Look below for the lines from the one with "tabs with keys: label, mask_w, mask_h, mask_svg, instance_id." to the one with "Look at this", and copy exactly those lines, both ends included.

*** Opening of DATA FOR PROCESSING ***

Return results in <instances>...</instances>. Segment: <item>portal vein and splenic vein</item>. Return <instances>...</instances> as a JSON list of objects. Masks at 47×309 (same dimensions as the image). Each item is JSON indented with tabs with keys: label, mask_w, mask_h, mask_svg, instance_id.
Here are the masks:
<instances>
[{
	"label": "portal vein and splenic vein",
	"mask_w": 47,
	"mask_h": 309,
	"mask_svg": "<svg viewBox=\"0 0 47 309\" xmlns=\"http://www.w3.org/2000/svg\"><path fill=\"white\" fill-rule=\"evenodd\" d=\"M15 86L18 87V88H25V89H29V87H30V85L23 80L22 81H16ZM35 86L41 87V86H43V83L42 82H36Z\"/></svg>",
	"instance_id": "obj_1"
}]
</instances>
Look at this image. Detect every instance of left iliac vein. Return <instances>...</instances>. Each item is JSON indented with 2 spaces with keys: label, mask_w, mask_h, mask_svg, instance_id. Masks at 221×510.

*** Close of DATA FOR PROCESSING ***
*** Opening of DATA FOR PROCESSING ***

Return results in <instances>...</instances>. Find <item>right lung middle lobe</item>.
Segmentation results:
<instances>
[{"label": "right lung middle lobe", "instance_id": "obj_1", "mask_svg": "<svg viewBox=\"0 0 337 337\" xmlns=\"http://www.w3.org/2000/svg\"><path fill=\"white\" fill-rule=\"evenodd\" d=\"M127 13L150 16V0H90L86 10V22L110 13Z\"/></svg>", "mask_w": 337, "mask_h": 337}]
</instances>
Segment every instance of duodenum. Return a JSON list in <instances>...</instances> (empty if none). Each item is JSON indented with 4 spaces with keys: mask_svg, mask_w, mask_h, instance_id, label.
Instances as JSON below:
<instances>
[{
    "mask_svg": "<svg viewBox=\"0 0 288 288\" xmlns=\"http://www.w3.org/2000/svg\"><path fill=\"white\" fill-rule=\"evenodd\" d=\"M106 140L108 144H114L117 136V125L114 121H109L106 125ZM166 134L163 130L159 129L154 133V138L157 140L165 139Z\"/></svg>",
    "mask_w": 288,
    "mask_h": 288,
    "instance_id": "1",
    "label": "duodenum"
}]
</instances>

*** Close of DATA FOR PROCESSING ***
*** Opening of DATA FOR PROCESSING ***

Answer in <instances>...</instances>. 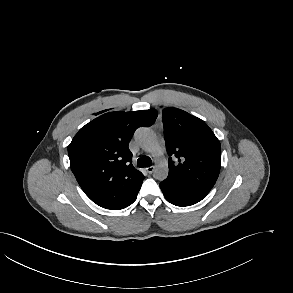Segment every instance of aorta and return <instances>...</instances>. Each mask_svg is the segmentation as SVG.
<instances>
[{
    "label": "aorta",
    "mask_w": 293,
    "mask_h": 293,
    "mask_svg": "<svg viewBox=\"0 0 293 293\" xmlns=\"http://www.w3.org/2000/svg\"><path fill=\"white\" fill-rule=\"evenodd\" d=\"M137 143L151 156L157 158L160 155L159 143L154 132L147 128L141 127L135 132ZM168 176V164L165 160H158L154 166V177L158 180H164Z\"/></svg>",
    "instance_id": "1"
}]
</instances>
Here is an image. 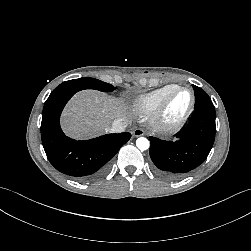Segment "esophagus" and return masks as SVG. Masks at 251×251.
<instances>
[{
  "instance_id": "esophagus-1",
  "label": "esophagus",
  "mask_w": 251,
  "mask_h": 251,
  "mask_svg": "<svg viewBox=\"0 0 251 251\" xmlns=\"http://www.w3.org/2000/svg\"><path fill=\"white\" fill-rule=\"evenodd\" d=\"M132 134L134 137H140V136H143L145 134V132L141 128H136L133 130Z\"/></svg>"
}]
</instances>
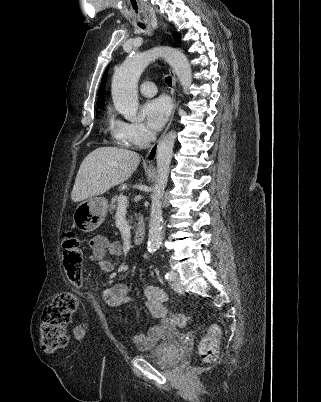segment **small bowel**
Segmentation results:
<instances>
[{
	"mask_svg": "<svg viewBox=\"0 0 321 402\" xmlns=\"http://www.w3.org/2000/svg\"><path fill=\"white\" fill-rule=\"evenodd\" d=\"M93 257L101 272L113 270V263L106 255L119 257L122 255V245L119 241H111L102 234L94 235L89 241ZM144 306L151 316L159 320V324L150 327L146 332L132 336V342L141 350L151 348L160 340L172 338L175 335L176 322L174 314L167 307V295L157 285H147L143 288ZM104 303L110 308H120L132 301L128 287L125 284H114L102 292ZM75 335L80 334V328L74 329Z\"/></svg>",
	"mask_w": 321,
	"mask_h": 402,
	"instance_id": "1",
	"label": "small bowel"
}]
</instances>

*** Close of DATA FOR PROCESSING ***

**WRITTEN RESPONSE**
Return results in <instances>...</instances>. Segment: <item>portal vein and splenic vein</item>. Return <instances>...</instances> as a JSON list of objects. Masks at 47×309 (same dimensions as the image). Each item is JSON indented with tabs with keys: label, mask_w, mask_h, mask_svg, instance_id.
Here are the masks:
<instances>
[{
	"label": "portal vein and splenic vein",
	"mask_w": 47,
	"mask_h": 309,
	"mask_svg": "<svg viewBox=\"0 0 47 309\" xmlns=\"http://www.w3.org/2000/svg\"><path fill=\"white\" fill-rule=\"evenodd\" d=\"M15 86L18 87V88H25V89H29V87H30V85L23 80L22 81H16ZM35 86L41 87V86H43V83L42 82H36Z\"/></svg>",
	"instance_id": "obj_1"
}]
</instances>
Look at this image. Detect every instance of left iliac vein. Return <instances>...</instances>. Each item is JSON indented with 2 spaces with keys: label, mask_w, mask_h, mask_svg, instance_id. Masks at 221×510.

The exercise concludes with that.